EMI threshold change
The government will introduce legislation in the Finance Bill 2025-26 to expand EMI scheme limits from 6 April 2026 to allow more companies to benefit from the tax relief.
What this means in practice
For eligible companies, options granted on or after 6 April 2026 will be subject to the expanded limits:
- the value of company options (from £3 million to £6 million)
- the value of gross assets (from £30 million to £120 million)
- the number of employees (from 250 to 500)
- the maximum holding period (from 10 years to 15 years)
For the first year, there will be no change to the reporting requirements. It will be mandatory for employers to declare their eligibility for the increased thresholds when reporting through the online service from 6 April 2027.
For options granted before 6 April 2026 the original scheme limits will apply.
However, the change in the limit on the exercise period can be applied retrospectively to existing contracts that have not expired or been exercised — provided that these contracts are amended in line with the legislation, the tax advantages will be retained.
There will be no specific change to the reporting requirements relating to the maximum holding period.

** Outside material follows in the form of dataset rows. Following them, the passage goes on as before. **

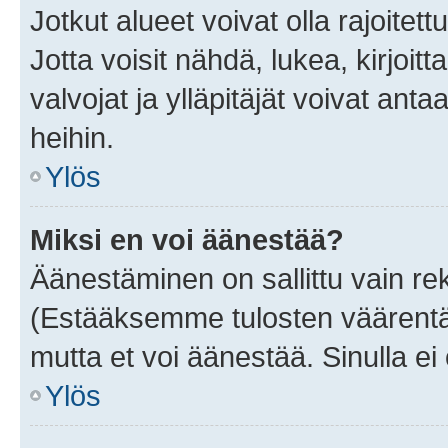
Jotkut alueet voivat olla rajoitettu 
Jotta voisit nähdä, lukea, kirjoitta
valvojat ja ylläpitäjät voivat anta
heihin.
Ylös
Miksi en voi äänestää?
Äänestäminen on sallittu vain rekis
(Estääksemme tulosten väärentämi
mutta et voi äänestää. Sinulla ei 
Ylös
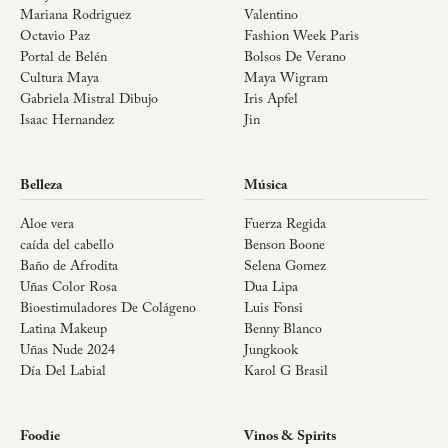
Mariana Rodriguez
Valentino
Octavio Paz
Fashion Week Paris
Portal de Belén
Bolsos De Verano
Cultura Maya
Maya Wigram
Gabriela Mistral Dibujo
Iris Apfel
Isaac Hernandez
Jin
Belleza
Música
Aloe vera
Fuerza Regida
caída del cabello
Benson Boone
Baño de Afrodita
Selena Gomez
Uñas Color Rosa
Dua Lipa
Bioestimuladores De Colágeno
Luis Fonsi
Latina Makeup
Benny Blanco
Uñas Nude 2024
Jungkook
Día Del Labial
Karol G Brasil
Foodie
Vinos & Spirits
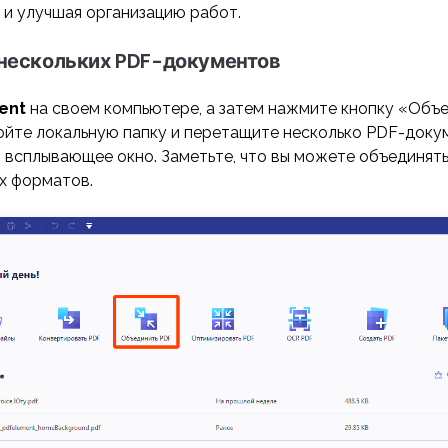
 и улучшая организацию работ.
а нескольких PDF-документов
ent
на своем компьютере, а затем нажмите кнопку «Объ
ойте локальную папку и перетащите несколько PDF-доку
 всплывающее окно. Заметьте, что вы можете объединять
х форматов.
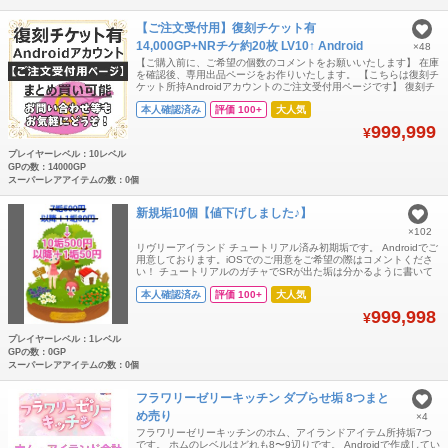
【ご注文受付用】復刻チケット有
14,000GP+NRチケ約20枚 LV10↑ Android
×48
【ご購入前に、ご希望の個数のコメントをお願いいたします】 在庫
を確認後、専用出品ページをお作りいたします。 【こちらは復刻チ
ケット所持Androidアカウントのご注文受付用ページです】 復刻チ
ケット＋GP＋ガチャチケも大量に所持しているため、復刻ガチャ
本人確認済み
評価 100+
大人気
での廃盤アイテムの大量入手が可能です。 ホムレベル10以上のた
め、交換・プレゼント機能がすぐに利用可能です。 販売者様のご購
999,999
¥
入も大歓迎です！ --
プレイヤーレベル：10レベル
GPの数：14000GP
スーパーレアアイテムの数：0個
新規垢10個【値下げしました♪】
×102
リヴリーアイランド チュートリアル済み初期垢です。 Androidでご
用意しております。iOSでのご用意をご希望の際はコメントくださ
い！ チュートリアルのガチャでSRが出た垢は分かるように書いて
います、ご活用ください(*^^*) すべて手作業で作っています。お渡
本人確認済み
評価 100+
大人気
しするのが遅くなってしまう場合もございますので、ご了承いただ
けますと幸いです。 初期リヴリーはシャワー時間の短いパキケにし
999,998
¥
ておりますが
プレイヤーレベル：1レベル
GPの数：0GP
スーパーレアアイテムの数：0個
フラワリーゼリーキッチン ダブらせ垢 8つまと
め売り
×4
フラワリーゼリーキッチンのホム、アイランドアイテム所持垢7つ
です。 ホムのレベルはどれも8〜9辺りです。 Androidで作成してい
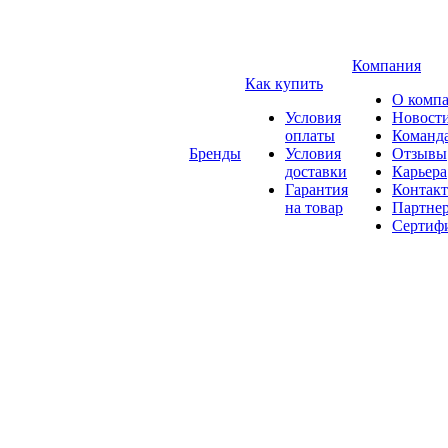
Компания
Как купить
О комп
Условия
Новост
оплаты
Команд
Бренды
Условия
Отзывы
доставки
Карьера
Гарантия
Контак
на товар
Партне
Сертиф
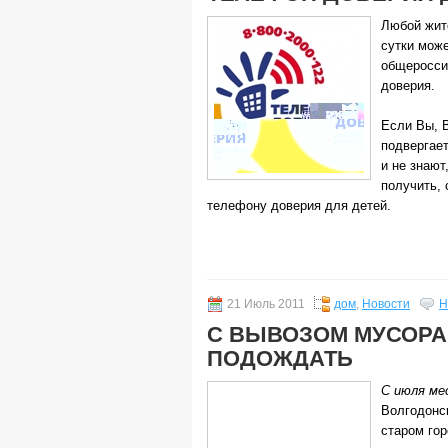
Любой жит
сутки мож
общеросси
доверия.
Если Вы, 
подвергае
и не знают
получить, 
телефону доверия для детей.
21 Июль 2011
дом
,
Новости
Н
С ВЫВОЗОМ МУСОРА
ПОДОЖДАТЬ
С июля ме
Волгодонск
старом гор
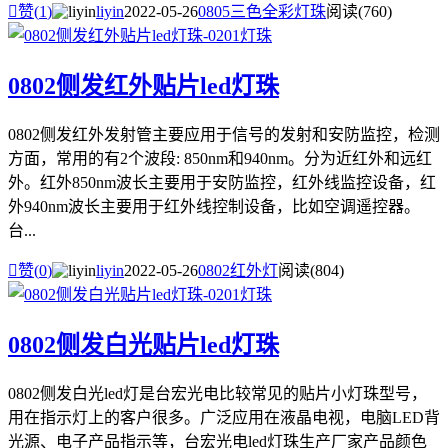

赞(
1
)
liyin
2022-05-26
0805三色全彩灯珠
阅读(760)
0802侧发红外贴片led灯珠
0802侧发红外发射管主要应用于信号的发射和安防监控，检测
方面，常用的有2个波段: 850nm和940nm。分为近红外和远红
外。红外850nm波长主要用于安防监控，红外线监控设备，红
外940nm波长主要用于红外线控制设备，比如空调遥控器。
台...

赞(
0
)
liyin
2022-05-26
0802红外灯
阅读(804)
0802侧发白光贴片led灯珠
0802侧发白光led灯是台宏光电比较常见的贴片小灯珠型号，
用在指示灯上的客户很多。广泛应用在液晶电视，电脑LED背
光源、电子产品指示等，台宏光电led灯珠生产厂家产品颜色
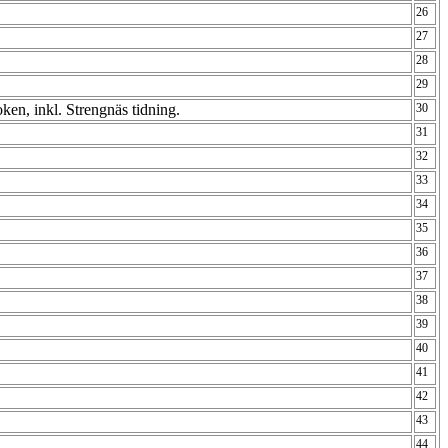
26
27
28
29
ken, inkl. Strengnäs tidning.
30
31
32
33
34
35
36
37
38
39
40
41
42
43
44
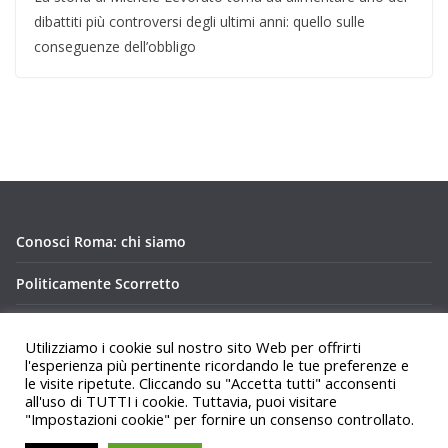
dibattiti più controversi degli ultimi anni: quello sulle
conseguenze dell’obbligo
Conosci Roma: chi siamo
Politicamente Scorretto
Privacy Policy Conosci Roma.it
Utilizziamo i cookie sul nostro sito Web per offrirti
l'esperienza più pertinente ricordando le tue preferenze e
le visite ripetute. Cliccando su "Accetta tutti" acconsenti
all'uso di TUTTI i cookie. Tuttavia, puoi visitare
"Impostazioni cookie" per fornire un consenso controllato.
Copyright © 2026
Conosci Roma
. Tutti i diritti riservati.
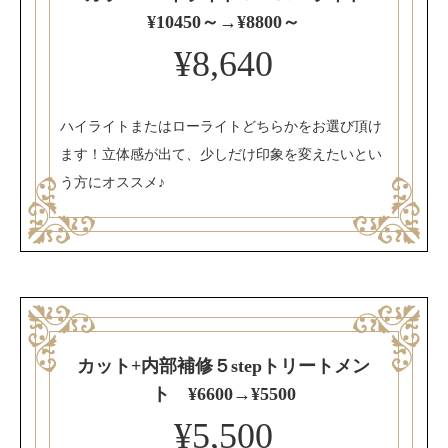
¥10450～→¥8800～
¥8,640
ハイライトまたはローライトどちらかをお選び頂け
ます！立体感が出て、少しだけ印象を変えたいとい
う方にオススメ♪
カット+内部補修５stepトリートメン
ト ¥6600→¥5500
¥5,500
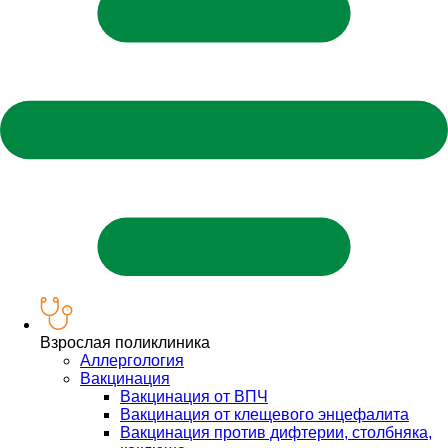
Взрослая поликлиника
Аллергология
Вакцинация
Вакцинация от ВПЧ
Вакцинация от клещевого энцефалита
Вакцинация против дифтерии, столбняка,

Removal of EMI notification
Legislation will be introduced in the Finance Bill 2026-27 to remove the requirement for a company to submit a notification of a grant of EMI options.
The changes will apply to options granted on or after 6 April 2027.
What this means in practice
For options granted on or after 6 April 2027 there will be no requirement for companies to submit a separate notification when granting EMI options.
Instead, HMRC will require the information relating to the grant of options to be included in the EMI end of year returns from 6 April 2028.
Because of this change, companies will need to register a new EMI scheme and make a declaration to confirm the scheme meets the relevant conditions before submitting an end of year return.
Further information
EMI guidance will be updated for 6 April 2026.
To find out more now you can email: employmentincomepolicy@hmrc.gov.uk.
Share Incentive Plans (SIP) and Save As You Earn (SAYE) call for evidence summary of responses
At Autumn Budget 2025, the government published the Summary of Responses to the Call for Evidence (CfE) on the SIP and SAYE share schemes.
The CfE was issued under the previous government.